- _REQUIRED WORK_
Give back every record exactly, with its pictures left out.

*** MATERIAL PROVIDED ***

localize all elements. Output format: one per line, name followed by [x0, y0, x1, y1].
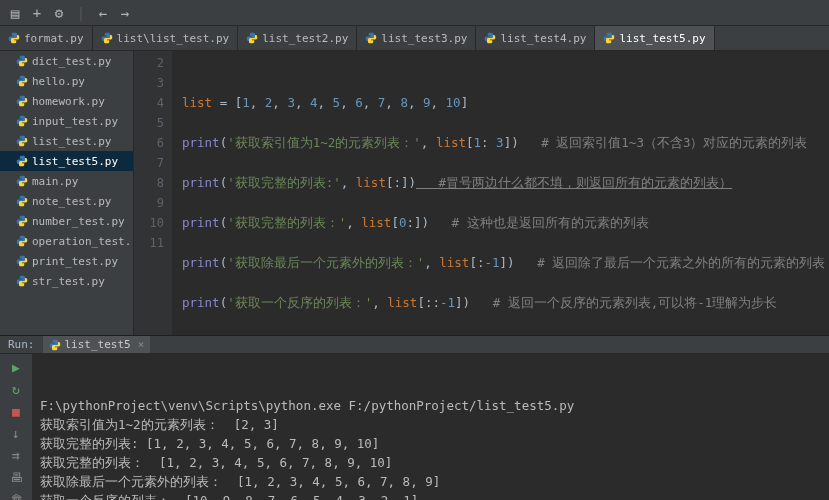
project-file[interactable]: str_test.py	[0, 271, 133, 291]
code-area[interactable]: list = [1, 2, 3, 4, 5, 6, 7, 8, 9, 10] p…	[172, 51, 829, 335]
file-label: note_test.py	[32, 195, 111, 208]
console-line: 获取一个反序的列表： [10, 9, 8, 7, 6, 5, 4, 3, 2, …	[40, 491, 821, 500]
run-tab[interactable]: list_test5×	[43, 336, 151, 353]
file-label: list_test.py	[32, 135, 111, 148]
code-line: print('获取除最后一个元素外的列表：', list[:-1]) # 返回除…	[182, 253, 829, 273]
code-line: print('获取完整的列表:', list[:]) #冒号两边什么都不填，则返…	[182, 173, 829, 193]
python-icon	[16, 175, 28, 187]
run-label: Run:	[8, 338, 35, 351]
python-icon	[16, 115, 28, 127]
console-line: 获取完整的列表： [1, 2, 3, 4, 5, 6, 7, 8, 9, 10]	[40, 453, 821, 472]
python-icon	[16, 95, 28, 107]
file-label: dict_test.py	[32, 55, 111, 68]
python-icon	[16, 195, 28, 207]
stop-icon[interactable]: ■	[6, 402, 26, 420]
run-toolbar: ▶ ↻ ■ ↓ ⇉ 🖶 🗑	[0, 354, 32, 500]
line-number: 8	[134, 173, 164, 193]
run-panel: Run: list_test5× ▶ ↻ ■ ↓ ⇉ 🖶 🗑 F:\python…	[0, 335, 829, 500]
editor: 234567891011 list = [1, 2, 3, 4, 5, 6, 7…	[134, 51, 829, 335]
file-label: input_test.py	[32, 115, 118, 128]
tab-label: list\list_test.py	[117, 32, 230, 45]
python-icon	[246, 32, 258, 44]
tab-label: format.py	[24, 32, 84, 45]
print-icon[interactable]: 🖶	[6, 468, 26, 486]
tab-label: list_test2.py	[262, 32, 348, 45]
layout-icon[interactable]: ⇉	[6, 446, 26, 464]
editor-tab[interactable]: list_test5.py	[595, 26, 714, 50]
code-line: list = [1, 2, 3, 4, 5, 6, 7, 8, 9, 10]	[182, 93, 829, 113]
tab-label: list_test3.py	[381, 32, 467, 45]
project-file[interactable]: dict_test.py	[0, 51, 133, 71]
python-icon	[16, 55, 28, 67]
project-tree: dict_test.pyhello.pyhomework.pyinput_tes…	[0, 51, 134, 335]
editor-tab[interactable]: list\list_test.py	[93, 26, 239, 50]
close-icon[interactable]: ×	[138, 338, 145, 351]
python-icon	[16, 75, 28, 87]
python-icon	[16, 135, 28, 147]
python-icon	[16, 215, 28, 227]
python-icon	[8, 32, 20, 44]
run-icon[interactable]: ▶	[6, 358, 26, 376]
python-icon	[484, 32, 496, 44]
line-number: 3	[134, 73, 164, 93]
console-line: 获取除最后一个元素外的列表： [1, 2, 3, 4, 5, 6, 7, 8, …	[40, 472, 821, 491]
project-file[interactable]: input_test.py	[0, 111, 133, 131]
line-number: 6	[134, 133, 164, 153]
python-icon	[603, 32, 615, 44]
console-line: F:\pythonProject\venv\Scripts\python.exe…	[40, 396, 821, 415]
line-number: 2	[134, 53, 164, 73]
project-file[interactable]: hello.py	[0, 71, 133, 91]
line-number: 11	[134, 233, 164, 253]
file-label: number_test.py	[32, 215, 125, 228]
code-line: print('获取完整的列表：', list[0:]) # 这种也是返回所有的元…	[182, 213, 829, 233]
down-icon[interactable]: ↓	[6, 424, 26, 442]
tab-label: list_test4.py	[500, 32, 586, 45]
console-line: 获取完整的列表: [1, 2, 3, 4, 5, 6, 7, 8, 9, 10]	[40, 434, 821, 453]
python-icon	[49, 339, 61, 351]
editor-tab[interactable]: list_test2.py	[238, 26, 357, 50]
code-line: print('获取从右往左第2和第三个元素列表：', list[-3:-1]) …	[182, 333, 829, 335]
nav-back-icon[interactable]: ←	[92, 2, 114, 24]
code-line: print('获取一个反序的列表：', list[::-1]) # 返回一个反序…	[182, 293, 829, 313]
project-file[interactable]: list_test.py	[0, 131, 133, 151]
trash-icon[interactable]: 🗑	[6, 490, 26, 500]
editor-tab[interactable]: list_test3.py	[357, 26, 476, 50]
line-number: 4	[134, 93, 164, 113]
folder-icon[interactable]: ▤	[4, 2, 26, 24]
project-file[interactable]: print_test.py	[0, 251, 133, 271]
project-file[interactable]: list_test5.py	[0, 151, 133, 171]
python-icon	[16, 255, 28, 267]
plus-icon[interactable]: +	[26, 2, 48, 24]
file-label: print_test.py	[32, 255, 118, 268]
editor-tab[interactable]: list_test4.py	[476, 26, 595, 50]
python-icon	[16, 275, 28, 287]
project-file[interactable]: main.py	[0, 171, 133, 191]
editor-tabs: format.pylist\list_test.pylist_test2.pyl…	[0, 26, 829, 51]
file-label: main.py	[32, 175, 78, 188]
project-file[interactable]: note_test.py	[0, 191, 133, 211]
console-output[interactable]: F:\pythonProject\venv\Scripts\python.exe…	[32, 354, 829, 500]
python-icon	[16, 155, 28, 167]
python-icon	[16, 235, 28, 247]
gear-icon[interactable]: ⚙	[48, 2, 70, 24]
line-number: 7	[134, 153, 164, 173]
project-file[interactable]: operation_test.	[0, 231, 133, 251]
editor-tab[interactable]: format.py	[0, 26, 93, 50]
divider: |	[70, 2, 92, 24]
console-line: 获取索引值为1~2的元素列表： [2, 3]	[40, 415, 821, 434]
file-label: operation_test.	[32, 235, 131, 248]
tab-label: list_test5.py	[619, 32, 705, 45]
rerun-icon[interactable]: ↻	[6, 380, 26, 398]
nav-forward-icon[interactable]: →	[114, 2, 136, 24]
file-label: homework.py	[32, 95, 105, 108]
line-number: 10	[134, 213, 164, 233]
python-icon	[365, 32, 377, 44]
code-line: print('获取索引值为1~2的元素列表：', list[1: 3]) # 返…	[182, 133, 829, 153]
gutter: 234567891011	[134, 51, 172, 335]
project-file[interactable]: homework.py	[0, 91, 133, 111]
run-header: Run: list_test5×	[0, 336, 829, 354]
python-icon	[101, 32, 113, 44]
project-file[interactable]: number_test.py	[0, 211, 133, 231]
file-label: hello.py	[32, 75, 85, 88]
file-label: list_test5.py	[32, 155, 118, 168]
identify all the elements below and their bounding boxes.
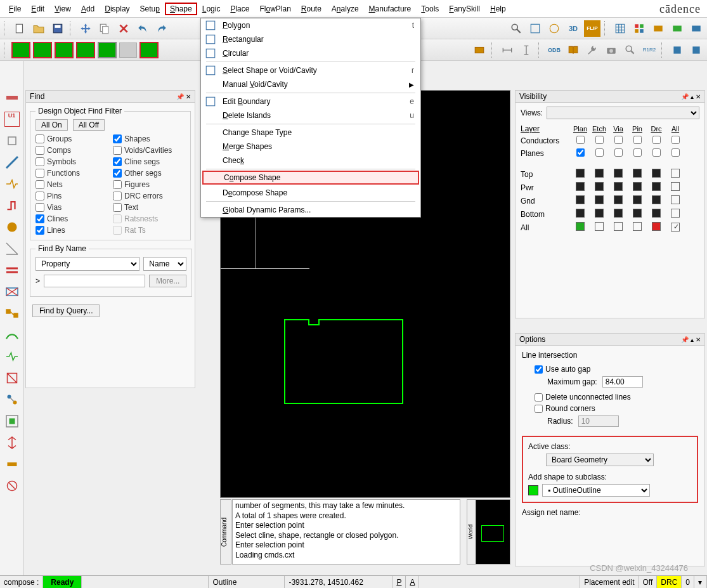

*** End of MATERIAL PROVIDED ***

- _OUTPUT FOR THIS EXERCISE_
localize all elements. Output format: one per line, name followed by [x0, y0, x1, y1].
project-file[interactable]: str_test.py	[0, 271, 133, 291]
code-area[interactable]: list = [1, 2, 3, 4, 5, 6, 7, 8, 9, 10] p…	[172, 51, 829, 335]
file-label: note_test.py	[32, 195, 111, 208]
console-line: 获取一个反序的列表： [10, 9, 8, 7, 6, 5, 4, 3, 2, …	[40, 491, 821, 500]
run-tab[interactable]: list_test5×	[43, 336, 151, 353]
file-label: list_test.py	[32, 135, 111, 148]
code-line: print('获取除最后一个元素外的列表：', list[:-1]) # 返回除…	[182, 253, 829, 273]
code-line: print('获取完整的列表:', list[:]) #冒号两边什么都不填，则返…	[182, 173, 829, 193]
python-icon	[16, 175, 28, 187]
run-label: Run:	[8, 338, 35, 351]
python-icon	[16, 115, 28, 127]
console-line: 获取完整的列表： [1, 2, 3, 4, 5, 6, 7, 8, 9, 10]	[40, 453, 821, 472]
python-icon	[16, 95, 28, 107]
file-label: dict_test.py	[32, 55, 111, 68]
python-icon	[16, 195, 28, 207]
stop-icon[interactable]: ■	[6, 402, 26, 420]
run-toolbar: ▶ ↻ ■ ↓ ⇉ 🖶 🗑	[0, 354, 32, 500]
line-number: 8	[134, 173, 164, 193]
run-panel: Run: list_test5× ▶ ↻ ■ ↓ ⇉ 🖶 🗑 F:\python…	[0, 335, 829, 500]
editor: 234567891011 list = [1, 2, 3, 4, 5, 6, 7…	[134, 51, 829, 335]
file-label: input_test.py	[32, 115, 118, 128]
tab-label: list\list_test.py	[117, 32, 230, 45]
python-icon	[246, 32, 258, 44]
tab-label: format.py	[24, 32, 84, 45]
print-icon[interactable]: 🖶	[6, 468, 26, 486]
tab-label: list_test2.py	[262, 32, 348, 45]
layout-icon[interactable]: ⇉	[6, 446, 26, 464]
editor-tab[interactable]: list_test5.py	[595, 26, 714, 50]
code-line: list = [1, 2, 3, 4, 5, 6, 7, 8, 9, 10]	[182, 93, 829, 113]
tab-label: list_test3.py	[381, 32, 467, 45]
project-file[interactable]: dict_test.py	[0, 51, 133, 71]
python-icon	[16, 55, 28, 67]
project-tree: dict_test.pyhello.pyhomework.pyinput_tes…	[0, 51, 134, 335]
editor-tab[interactable]: list\list_test.py	[93, 26, 239, 50]
close-icon[interactable]: ×	[138, 338, 145, 351]
python-icon	[16, 75, 28, 87]
python-icon	[16, 135, 28, 147]
python-icon	[16, 215, 28, 227]
python-icon	[8, 32, 20, 44]
run-icon[interactable]: ▶	[6, 358, 26, 376]
python-icon	[484, 32, 496, 44]
line-number: 3	[134, 73, 164, 93]
console-line: 获取除最后一个元素外的列表： [1, 2, 3, 4, 5, 6, 7, 8, …	[40, 472, 821, 491]
project-file[interactable]: input_test.py	[0, 111, 133, 131]
line-number: 6	[134, 133, 164, 153]
python-icon	[603, 32, 615, 44]
console-line: F:\pythonProject\venv\Scripts\python.exe…	[40, 396, 821, 415]
line-number: 2	[134, 53, 164, 73]
project-file[interactable]: hello.py	[0, 71, 133, 91]
line-number: 11	[134, 233, 164, 253]
file-label: number_test.py	[32, 215, 125, 228]
code-line: print('获取完整的列表：', list[0:]) # 这种也是返回所有的元…	[182, 213, 829, 233]
down-icon[interactable]: ↓	[6, 424, 26, 442]
tab-label: list_test4.py	[500, 32, 586, 45]
console-line: 获取完整的列表: [1, 2, 3, 4, 5, 6, 7, 8, 9, 10]	[40, 434, 821, 453]
python-icon	[49, 339, 61, 351]
editor-tab[interactable]: list_test2.py	[238, 26, 357, 50]
code-line: print('获取从右往左第2和第三个元素列表：', list[-3:-1]) …	[182, 333, 829, 335]
nav-back-icon[interactable]: ←	[92, 2, 114, 24]
code-line: print('获取一个反序的列表：', list[::-1]) # 返回一个反序…	[182, 293, 829, 313]
project-file[interactable]: list_test.py	[0, 131, 133, 151]
trash-icon[interactable]: 🗑	[6, 490, 26, 500]
editor-tab[interactable]: list_test3.py	[357, 26, 476, 50]
line-number: 4	[134, 93, 164, 113]
folder-icon[interactable]: ▤	[4, 2, 26, 24]
project-file[interactable]: print_test.py	[0, 251, 133, 271]
project-file[interactable]: list_test5.py	[0, 151, 133, 171]
python-icon	[16, 255, 28, 267]
plus-icon[interactable]: +	[26, 2, 48, 24]
file-label: print_test.py	[32, 255, 118, 268]
editor-tab[interactable]: list_test4.py	[476, 26, 595, 50]
python-icon	[16, 275, 28, 287]
project-file[interactable]: main.py	[0, 171, 133, 191]
editor-tabs: format.pylist\list_test.pylist_test2.pyl…	[0, 26, 829, 51]
file-label: main.py	[32, 175, 78, 188]
project-file[interactable]: note_test.py	[0, 191, 133, 211]
console-output[interactable]: F:\pythonProject\venv\Scripts\python.exe…	[32, 354, 829, 500]
python-icon	[16, 155, 28, 167]
python-icon	[16, 235, 28, 247]
gear-icon[interactable]: ⚙	[48, 2, 70, 24]
line-number: 7	[134, 153, 164, 173]
project-file[interactable]: operation_test.	[0, 231, 133, 251]
editor-tab[interactable]: format.py	[0, 26, 93, 50]
divider: |	[70, 2, 92, 24]
console-line: 获取索引值为1~2的元素列表： [2, 3]	[40, 415, 821, 434]
file-label: operation_test.	[32, 235, 131, 248]
tab-label: list_test5.py	[619, 32, 705, 45]
rerun-icon[interactable]: ↻	[6, 380, 26, 398]
nav-forward-icon[interactable]: →	[114, 2, 136, 24]
file-label: homework.py	[32, 95, 105, 108]
line-number: 10	[134, 213, 164, 233]
python-icon	[365, 32, 377, 44]
code-line: print('获取索引值为1~2的元素列表：', list[1: 3]) # 返…	[182, 133, 829, 153]
gutter: 234567891011	[134, 51, 172, 335]
project-file[interactable]: homework.py	[0, 91, 133, 111]
run-header: Run: list_test5×	[0, 336, 829, 354]
python-icon	[101, 32, 113, 44]
project-file[interactable]: number_test.py	[0, 211, 133, 231]
file-label: hello.py	[32, 75, 85, 88]
file-label: list_test5.py	[32, 155, 118, 168]
identify all the elements below and their bounding boxes.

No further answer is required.